Re: Style question: declarative vs procedural


On Tuesday, December 13, 2011, Marcus Downing <marcus.downing@gmail.com> wrote:
>   before Qux
>   after Bar

You can't really do that. scalac sees that as "call method Qux of value before." You need parenthesis.
Marcus Downing
Joined: 2011-02-08,
User offline. Last seen 42 years 45 weeks ago.
Re: Style question: declarative vs procedural
Named, default arguments does look like a nice way of doing it, that has reasonable syntax as well as immutability. Feature is currently a trait, but can be a class for the sake of getting this configuration right.
Why the split parameter list though?
class Foo extends Feature(  name = "Foo",  required = List(...))(  before = List(...) )

vs
class Foo extends Feature(  name = "Foo",  required = List(...),  before = List(...) )

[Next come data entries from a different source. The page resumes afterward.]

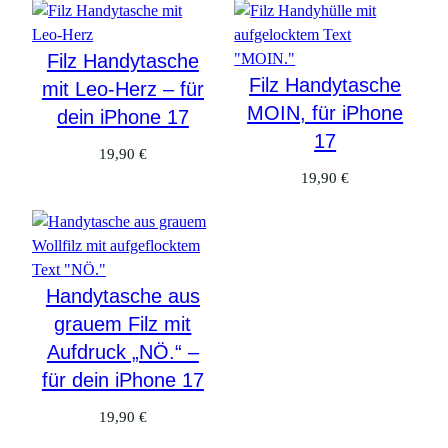
Filz Handytasche
Filz Handytasche
mit Leo-Herz – für
MOIN, für iPhone
dein iPhone 17
17
19,90
€
19,90
€
Handytasche aus
grauem Filz mit
Aufdruck „NÖ.“ –
für dein iPhone 17
19,90
€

Thanks to Andreas - and Josh - for the answer. 
Aydjen
Joined: 2009-08-21,
User offline. Last seen 1 year 28 weeks ago.
Re: Style question: declarative vs procedural

Hi,

the default arguments of the second parameter list can use the ones from the
first, e.g. the default value for "before" is whatever was given to "required"
in my example. I just wanted to show you that this is possible, in case you'd
need it.
 
Kind regards
Andreas 
 

Marcus Downing wrote:

> Named, default arguments does look like a nice way of doing it, that has
> reasonable syntax as well as immutability. Feature is currently a trait, but
> can be a class for the sake of getting this configuration right. 
> Why the split parameter list though?
>  
>
> > class Foo extends Feature(
> >   name = "Foo",
> >   required = List(...)
> > )(
> >   before = List(...) 
> > )
> >
 
> vs
>  
>
> > class Foo extends Feature(
> >
> >   name = "Foo",
> >
> >   required = List(...),
> >
> >   before = List(...) 
> >
> > )
> >
> >

 
 

Marcus Downing
Joined: 2011-02-08,
User offline. Last seen 42 years 45 weeks ago.
Re: Style question: declarative vs procedural
Ah, I see - DRY. The trade-off is that it requires the second brackets to be present all the time.
Having implemented this, I can tell just from the change to all my test cases that it's an improvement in readability. Not only is is shorter, more importantly the cases with and without each of the optional arguments look less similar, so it's easier to tell the intent of code with a glance.